**REQUIRED WORK**
The lines from the start of the data through the line with "What do you see at coordinates (847, 166)" are to be returned verbatim; all later lines are to be omitted.

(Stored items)

'''

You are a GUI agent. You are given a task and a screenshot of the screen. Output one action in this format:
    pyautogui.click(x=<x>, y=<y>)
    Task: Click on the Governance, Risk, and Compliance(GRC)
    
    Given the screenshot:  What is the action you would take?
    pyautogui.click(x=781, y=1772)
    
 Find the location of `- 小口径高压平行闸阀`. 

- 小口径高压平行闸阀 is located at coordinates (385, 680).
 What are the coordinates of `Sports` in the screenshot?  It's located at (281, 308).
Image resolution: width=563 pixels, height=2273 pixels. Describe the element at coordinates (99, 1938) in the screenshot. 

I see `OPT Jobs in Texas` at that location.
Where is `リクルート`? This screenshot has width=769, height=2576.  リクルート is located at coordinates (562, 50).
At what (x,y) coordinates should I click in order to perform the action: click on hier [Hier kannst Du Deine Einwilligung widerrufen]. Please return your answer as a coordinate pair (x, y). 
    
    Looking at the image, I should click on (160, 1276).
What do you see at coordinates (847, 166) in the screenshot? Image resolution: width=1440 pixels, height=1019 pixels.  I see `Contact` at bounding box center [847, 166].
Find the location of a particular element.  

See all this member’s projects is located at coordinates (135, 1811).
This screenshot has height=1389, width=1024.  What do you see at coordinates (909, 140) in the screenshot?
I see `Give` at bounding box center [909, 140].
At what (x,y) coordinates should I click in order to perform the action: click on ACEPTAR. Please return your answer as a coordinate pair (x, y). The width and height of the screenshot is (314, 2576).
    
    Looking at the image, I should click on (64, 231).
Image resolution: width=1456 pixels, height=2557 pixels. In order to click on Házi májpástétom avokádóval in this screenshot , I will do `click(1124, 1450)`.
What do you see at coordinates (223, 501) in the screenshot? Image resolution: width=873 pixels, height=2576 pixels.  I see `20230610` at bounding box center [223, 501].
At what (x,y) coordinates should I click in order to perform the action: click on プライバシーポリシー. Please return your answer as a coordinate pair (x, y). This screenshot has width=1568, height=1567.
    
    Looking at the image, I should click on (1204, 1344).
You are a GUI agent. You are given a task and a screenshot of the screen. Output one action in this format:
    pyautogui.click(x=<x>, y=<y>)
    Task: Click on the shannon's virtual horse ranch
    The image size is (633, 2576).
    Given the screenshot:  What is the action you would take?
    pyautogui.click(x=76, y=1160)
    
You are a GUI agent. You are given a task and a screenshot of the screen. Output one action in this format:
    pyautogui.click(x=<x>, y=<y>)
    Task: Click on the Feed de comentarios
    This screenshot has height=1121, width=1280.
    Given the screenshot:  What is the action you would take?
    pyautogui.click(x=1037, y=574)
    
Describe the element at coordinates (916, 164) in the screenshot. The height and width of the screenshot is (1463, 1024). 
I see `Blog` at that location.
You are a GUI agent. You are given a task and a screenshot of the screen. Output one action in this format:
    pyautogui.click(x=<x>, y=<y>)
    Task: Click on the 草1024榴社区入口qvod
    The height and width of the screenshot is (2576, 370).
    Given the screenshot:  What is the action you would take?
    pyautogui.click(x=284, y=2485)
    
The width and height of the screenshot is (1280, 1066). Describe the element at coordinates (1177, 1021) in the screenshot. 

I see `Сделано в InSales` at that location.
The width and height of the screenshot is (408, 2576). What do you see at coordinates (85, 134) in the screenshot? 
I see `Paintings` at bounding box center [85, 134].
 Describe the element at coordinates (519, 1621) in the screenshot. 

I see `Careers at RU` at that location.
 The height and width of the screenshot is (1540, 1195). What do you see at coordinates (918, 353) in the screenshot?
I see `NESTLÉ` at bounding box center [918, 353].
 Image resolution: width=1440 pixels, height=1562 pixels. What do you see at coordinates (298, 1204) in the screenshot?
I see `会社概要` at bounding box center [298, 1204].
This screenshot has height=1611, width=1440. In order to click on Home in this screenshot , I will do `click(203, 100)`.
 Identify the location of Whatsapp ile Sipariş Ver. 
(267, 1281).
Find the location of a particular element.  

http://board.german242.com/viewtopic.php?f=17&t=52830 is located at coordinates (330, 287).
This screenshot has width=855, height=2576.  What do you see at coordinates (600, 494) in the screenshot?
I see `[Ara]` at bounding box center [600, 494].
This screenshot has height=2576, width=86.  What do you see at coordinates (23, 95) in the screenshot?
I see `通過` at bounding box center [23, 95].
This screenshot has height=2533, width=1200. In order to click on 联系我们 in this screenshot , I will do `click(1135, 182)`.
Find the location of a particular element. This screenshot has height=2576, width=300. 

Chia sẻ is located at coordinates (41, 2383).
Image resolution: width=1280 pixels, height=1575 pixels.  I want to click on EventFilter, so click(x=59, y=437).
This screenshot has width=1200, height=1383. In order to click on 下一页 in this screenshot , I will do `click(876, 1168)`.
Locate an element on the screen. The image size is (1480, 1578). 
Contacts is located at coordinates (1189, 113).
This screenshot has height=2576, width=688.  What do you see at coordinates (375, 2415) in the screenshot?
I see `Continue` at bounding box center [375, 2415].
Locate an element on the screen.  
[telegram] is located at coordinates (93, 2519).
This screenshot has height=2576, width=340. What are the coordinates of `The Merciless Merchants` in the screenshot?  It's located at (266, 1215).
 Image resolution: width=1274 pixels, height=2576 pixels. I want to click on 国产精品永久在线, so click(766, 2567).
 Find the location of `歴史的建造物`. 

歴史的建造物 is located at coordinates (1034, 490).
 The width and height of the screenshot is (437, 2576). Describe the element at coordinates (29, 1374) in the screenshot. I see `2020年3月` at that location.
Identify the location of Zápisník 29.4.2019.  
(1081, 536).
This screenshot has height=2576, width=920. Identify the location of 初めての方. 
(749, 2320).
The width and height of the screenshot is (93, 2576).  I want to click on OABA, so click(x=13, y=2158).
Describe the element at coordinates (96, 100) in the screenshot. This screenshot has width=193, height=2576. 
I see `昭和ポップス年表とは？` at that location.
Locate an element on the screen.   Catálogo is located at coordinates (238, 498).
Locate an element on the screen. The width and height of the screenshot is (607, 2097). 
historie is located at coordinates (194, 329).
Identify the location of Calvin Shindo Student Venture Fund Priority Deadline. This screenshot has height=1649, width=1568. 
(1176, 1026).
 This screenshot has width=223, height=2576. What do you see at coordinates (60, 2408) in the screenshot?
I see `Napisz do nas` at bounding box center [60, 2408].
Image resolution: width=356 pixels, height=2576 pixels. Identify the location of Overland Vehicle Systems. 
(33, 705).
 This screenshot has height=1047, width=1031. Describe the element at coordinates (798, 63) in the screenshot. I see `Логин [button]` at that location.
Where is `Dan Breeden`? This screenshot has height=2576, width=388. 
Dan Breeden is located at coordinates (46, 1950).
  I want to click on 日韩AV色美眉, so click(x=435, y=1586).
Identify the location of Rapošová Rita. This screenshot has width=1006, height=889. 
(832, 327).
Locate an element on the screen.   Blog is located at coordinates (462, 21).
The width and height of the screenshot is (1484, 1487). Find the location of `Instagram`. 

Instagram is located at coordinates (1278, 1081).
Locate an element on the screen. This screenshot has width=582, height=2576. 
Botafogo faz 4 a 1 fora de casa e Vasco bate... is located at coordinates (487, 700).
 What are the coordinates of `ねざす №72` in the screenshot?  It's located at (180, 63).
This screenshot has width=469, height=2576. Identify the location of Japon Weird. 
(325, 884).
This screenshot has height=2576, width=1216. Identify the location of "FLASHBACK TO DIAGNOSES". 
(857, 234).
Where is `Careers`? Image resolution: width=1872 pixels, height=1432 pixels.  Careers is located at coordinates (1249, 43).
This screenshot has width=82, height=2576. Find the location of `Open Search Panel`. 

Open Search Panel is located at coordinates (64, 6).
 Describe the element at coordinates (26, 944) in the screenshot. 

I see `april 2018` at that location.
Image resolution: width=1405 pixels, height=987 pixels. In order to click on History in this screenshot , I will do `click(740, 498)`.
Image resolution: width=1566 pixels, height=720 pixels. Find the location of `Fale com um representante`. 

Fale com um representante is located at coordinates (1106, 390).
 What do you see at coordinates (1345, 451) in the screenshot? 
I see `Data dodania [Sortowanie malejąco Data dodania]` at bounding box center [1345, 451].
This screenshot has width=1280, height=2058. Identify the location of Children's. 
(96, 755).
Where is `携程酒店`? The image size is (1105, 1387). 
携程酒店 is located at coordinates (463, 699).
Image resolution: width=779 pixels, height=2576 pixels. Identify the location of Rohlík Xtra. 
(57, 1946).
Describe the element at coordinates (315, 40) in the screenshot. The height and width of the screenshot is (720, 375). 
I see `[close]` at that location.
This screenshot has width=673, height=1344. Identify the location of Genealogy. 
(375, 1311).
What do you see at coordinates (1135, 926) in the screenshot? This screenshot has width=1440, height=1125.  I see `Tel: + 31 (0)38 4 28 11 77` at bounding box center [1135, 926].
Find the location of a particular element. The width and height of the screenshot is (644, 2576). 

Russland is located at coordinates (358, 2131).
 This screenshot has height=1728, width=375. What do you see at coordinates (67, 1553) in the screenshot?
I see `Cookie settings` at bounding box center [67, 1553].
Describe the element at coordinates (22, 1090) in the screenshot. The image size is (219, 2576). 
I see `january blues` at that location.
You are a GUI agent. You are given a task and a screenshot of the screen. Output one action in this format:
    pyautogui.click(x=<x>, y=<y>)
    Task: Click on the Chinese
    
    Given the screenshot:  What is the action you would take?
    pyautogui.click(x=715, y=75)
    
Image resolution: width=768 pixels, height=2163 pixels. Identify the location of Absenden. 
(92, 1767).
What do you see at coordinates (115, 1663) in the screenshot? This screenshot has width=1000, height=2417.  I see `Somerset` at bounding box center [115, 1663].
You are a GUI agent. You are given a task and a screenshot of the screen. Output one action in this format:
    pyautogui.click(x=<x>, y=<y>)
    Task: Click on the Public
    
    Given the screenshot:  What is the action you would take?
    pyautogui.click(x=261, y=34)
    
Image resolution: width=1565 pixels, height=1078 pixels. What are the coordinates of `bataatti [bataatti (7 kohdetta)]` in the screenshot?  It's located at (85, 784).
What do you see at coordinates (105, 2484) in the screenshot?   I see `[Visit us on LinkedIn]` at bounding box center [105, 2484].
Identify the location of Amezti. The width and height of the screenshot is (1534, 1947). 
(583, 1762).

'''

**RESULT FOR THIS TASK**
You are a GUI agent. You are given a task and a screenshot of the screen. Output one action in this format:
    pyautogui.click(x=<x>, y=<y>)
    Task: Click on the Governance, Risk, and Compliance(GRC)
    
    Given the screenshot:  What is the action you would take?
    pyautogui.click(x=781, y=1772)
    
 Find the location of `- 小口径高压平行闸阀`. 

- 小口径高压平行闸阀 is located at coordinates (385, 680).
 What are the coordinates of `Sports` in the screenshot?  It's located at (281, 308).
Image resolution: width=563 pixels, height=2273 pixels. Describe the element at coordinates (99, 1938) in the screenshot. 

I see `OPT Jobs in Texas` at that location.
Where is `リクルート`? This screenshot has width=769, height=2576.  リクルート is located at coordinates (562, 50).
At what (x,y) coordinates should I click in order to perform the action: click on hier [Hier kannst Du Deine Einwilligung widerrufen]. Please return your answer as a coordinate pair (x, y). 
    
    Looking at the image, I should click on (160, 1276).
What do you see at coordinates (847, 166) in the screenshot? Image resolution: width=1440 pixels, height=1019 pixels.  I see `Contact` at bounding box center [847, 166].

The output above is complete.